To make, first get near a window, or set up a fan, or something; the fumes from the black radish are intense and painful. Get out a box grater and grate a few radishes finely. Do the same with an onion. Take a break to scrub your eyes because they will be hurting, like, really bad at this point, despite your fan and your window. Wrap up in a couple layers of paper towel and squeeze some of the water out, then add salt and pepper and some sort of fat. The traditional fat would be schmaltz, which is highly seasoned rendered chicken fat, but if you don’t have schmaltz around — and unless you’re my great-uncle Aaron there’s a pretty fair chance you don’t have schmaltz around — you can just use olive oil. Mix until the consistency is somewhere between tuna salad and hummus.

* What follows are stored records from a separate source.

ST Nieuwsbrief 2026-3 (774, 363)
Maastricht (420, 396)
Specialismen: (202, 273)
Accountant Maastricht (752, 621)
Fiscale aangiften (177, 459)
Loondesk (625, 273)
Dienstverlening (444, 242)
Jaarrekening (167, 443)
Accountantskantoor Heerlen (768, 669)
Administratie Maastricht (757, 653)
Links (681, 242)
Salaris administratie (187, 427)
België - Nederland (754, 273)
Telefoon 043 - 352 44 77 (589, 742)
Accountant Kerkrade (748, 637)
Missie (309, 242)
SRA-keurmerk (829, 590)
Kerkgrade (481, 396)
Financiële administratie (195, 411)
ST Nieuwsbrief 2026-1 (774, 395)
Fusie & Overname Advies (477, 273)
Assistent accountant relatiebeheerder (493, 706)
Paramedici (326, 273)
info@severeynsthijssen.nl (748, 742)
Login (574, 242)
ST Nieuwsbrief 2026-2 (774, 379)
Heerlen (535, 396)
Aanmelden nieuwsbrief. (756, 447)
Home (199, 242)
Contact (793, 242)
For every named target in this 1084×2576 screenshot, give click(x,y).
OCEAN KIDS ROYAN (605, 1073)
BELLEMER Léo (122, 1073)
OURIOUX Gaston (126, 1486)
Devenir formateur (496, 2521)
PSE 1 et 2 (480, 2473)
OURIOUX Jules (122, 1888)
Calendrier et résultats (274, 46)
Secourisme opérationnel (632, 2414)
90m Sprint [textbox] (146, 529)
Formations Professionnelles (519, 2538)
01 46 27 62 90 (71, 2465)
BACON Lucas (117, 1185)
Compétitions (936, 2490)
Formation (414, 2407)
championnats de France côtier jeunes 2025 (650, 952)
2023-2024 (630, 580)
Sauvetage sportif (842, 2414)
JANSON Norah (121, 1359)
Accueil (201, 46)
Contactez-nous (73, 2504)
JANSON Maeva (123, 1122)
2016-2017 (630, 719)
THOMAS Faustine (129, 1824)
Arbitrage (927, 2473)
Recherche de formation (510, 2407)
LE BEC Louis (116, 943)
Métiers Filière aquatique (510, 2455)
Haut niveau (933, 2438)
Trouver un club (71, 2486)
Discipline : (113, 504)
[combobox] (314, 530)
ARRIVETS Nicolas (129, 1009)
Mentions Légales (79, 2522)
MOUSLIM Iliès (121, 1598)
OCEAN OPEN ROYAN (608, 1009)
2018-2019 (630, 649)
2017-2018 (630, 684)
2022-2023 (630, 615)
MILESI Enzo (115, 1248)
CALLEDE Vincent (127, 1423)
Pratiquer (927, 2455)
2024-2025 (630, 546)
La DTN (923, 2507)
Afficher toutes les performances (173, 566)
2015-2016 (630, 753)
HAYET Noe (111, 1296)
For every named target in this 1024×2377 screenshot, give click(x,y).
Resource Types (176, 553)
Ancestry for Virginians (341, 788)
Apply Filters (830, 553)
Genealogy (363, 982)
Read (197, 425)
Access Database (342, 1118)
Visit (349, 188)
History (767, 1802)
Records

Black non-horse-radish, as I have decided to call this, is WEIRDLY AMAZING. It’s spicy and aggressive, contributing the same zing that horseradish or wasabi does, but it’s smoother and sweeter; I actually think it might be better. It goes with anything that’s rich: mix it into hummus, serve it with fatty meats like brisket, spoon it on top of a burger. Mix it with sour cream or creme fraiche or Greek yogurt to make a black non-horse-radish cream, and drizzle over roasted potatoes or serve in a little dipping cup for crudites. Dip a raw radish into your radish cream! Double your radish! Mix the black non-horse-radish cream with dill and dollop it on top of salmon. Mix some into a deviled egg recipe. The possibilities are limitless!
The black radish is a tough introduction to the winter radish family; it is a total dick. But its winter radish cousins, the various types of daikon, are not like this: they are mild and even sweet, gentle and beautifully colored. They are excellent raw, in salads or with cold noodles, and take better to pickling than almost any other vegetable. Do not abandon the farmers market just yet, is what I’m saying; there are still some gems to be had. And also black radishes.